Gotabaya pledges – I will do it my way

By Our Political Editor

Gives new identity to the presidency which he fought hard to win

No portraits in state institutions, cuts down his security staff, no road closures for his motorcade

Selection committee appointed to screen those recommended as chairpersonsor directors of state institutions; pledges to eradicate bribery and corruption

UNP in turmoil, but Ranil likely to be the leader of the opposition; Vasudeva to take over as Speaker


The venue was historic. The Ruvanwelisaya built by King Dutugemunu, who became King of Sri Lanka after a war where he defeated the Chola King Elara some 140 years before Christ, on a sunny Monday morning.

Facing the limestone statue of King Dutugemunu, south of the imposing Dagoba, Nandasena Gotabaya Rajapaksa, declared elected by an overwhelming vote as seventh executive President of Sri Lanka, stood solemnly ahead of the armed forces commanders in their regalia. He declared “we knew from the beginning that the majority Sinhala community would be the decisive factor in this victory. I knew it was possible to emerge victorious with their sole support. I appealed to the Tamil and Muslim communities too to become parties in this victory. That appeal was not satisfactory to the level I expected.”  Yet, he pleaded to “our Tamil and Muslim brethren to join together for the sake of the country’s prosperity.”

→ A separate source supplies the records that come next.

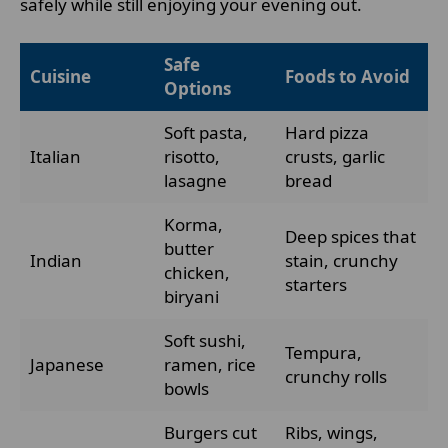
safely while still enjoying your evening out.
Safe
Cuisine
Foods to Avoid
Options
Soft pasta,
Hard pizza
Italian
risotto,
crusts, garlic
lasagne
bread
Korma,
Deep spices that
butter
Indian
stain, crunchy
chicken,
starters
biryani
Soft sushi,
Tempura,
Japanese
ramen, rice
crunchy rolls
bowls
Burgers cut
Ribs, wings,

He was bold enough to tell the truth, He was not shy to pronounce his Buddhist upbringing and credentials. The Tamil and Muslim communities had en masse voted for his opponent, Sajith Premadasa from the UNP-led New Democratic Front (NDF). This is particularly in the North and East. That clearly was a strong message for the three pro-UNP parties — the Tamil National Alliance (TNA), the Sri Lanka Muslim Congress and the All Ceylon Makkal Congress. The disappointment was worse for Rajapaksa. Visits to Hindu and Muslim places of worship were an integral part his campaign to show he was reaching out to them.

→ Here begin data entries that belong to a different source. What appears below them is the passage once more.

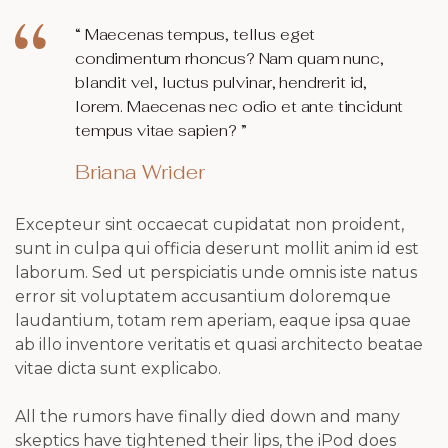
“ Maecenas tempus, tellus eget
condimentum rhoncus? Nam quam nunc,
blandit vel, luctus pulvinar, hendrerit id,
lorem. Maecenas nec odio et ante tincidunt
tempus vitae sapien? ”
Briana Wrider
Excepteur sint occaecat cupidatat non proident,
sunt in culpa qui officia deserunt mollit anim id est
laborum. Sed ut perspiciatis unde omnis iste natus
error sit voluptatem accusantium doloremque
laudantium, totam rem aperiam, eaque ipsa quae
ab illo inventore veritatis et quasi architecto beatae
vitae dicta sunt explicabo.
All the rumors have finally died down and many
skeptics have tightened their lips, the iPod does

There was euphoria as Sri Lankans countrywide, some consumed by high pitched propaganda of a Rajapaksa defeat and others discerning enough to know he was on a path to convincing victory, watched from their homes and places of work. An internal survey by the UNP showed that Premadasa needed to continue his focus on youth, women, Sinhala-Buddhists and rural voters, with him trailing at 32 percent to Rajapaksa’s 45 and an undecided segment of 17 percent a week before the election. They expected Premadasa to receive 90 percent of the undecided voters during the last wave to end up marginally ahead of Rajapaksa with neither getting the required 50 percent in the first count. Clearly, it was not to be the case. The Buddhist clergy came out in numbers to back Rajapaksa for the Presidency.

A happy Gotabaya Rajapaksa gestures to his supporters who had gathered at the sacred Ruvanweliseya premises as he arrived there to take oaths as Sri Lanka’s new executive president. Pic by Indika Handuwela

Television networks provided live coverage while the count was in progress, and thereafter. The mood nationwide was reminiscent of the day in May 2009 when Tiger guerrillas were militarily defeated. Then, the title of being King Dutugemunu, the brave ruler credited for unifying the country, fell on Mahinda Rajapaksa who was serving as President.  In many towns and villages, people distributed kiribath (milk rice) and sweetmeats. At the turnoff to Pengiriwatte Mawatha in Mirihana, where President Gotabaya Rajapaksa now lives, even company executives in cars stopped by at a large tent to have their portions of kiribath and seeni sambol wrapped in lunch sheets. When not serving, helpers were jumping with their hands raised. Cries of Jayawewa, Jayawewa rendered the air. There were rapid bursts of firecrackers. Hundreds of motorcyclists went on victory parades waving the national flag and proclaiming that “the country has been saved.”

The story of Satakaya

At the swearing-in ceremony itself, there was an event that literally went unnoticed. Mahinda Rajapaksa had in his hands a small package. He opened it and handed what appeared to be a folded maroon cloth to his personal bodyguard Major Neville Wanniaratchchi, to be handed over to Chamal Rajapaksa. It is only then that the elder brother unfolded it. It was a maroon satakaya (or shawl), the one worn by the three brothers – Chamal, Mahinda, and Basil. That was placed around his (The President’s) neck by Chamal but President Rajapaksa lost no time in removing it and placing it in the hands of a security officer. He seemed content with a white collarless shirt and trouser.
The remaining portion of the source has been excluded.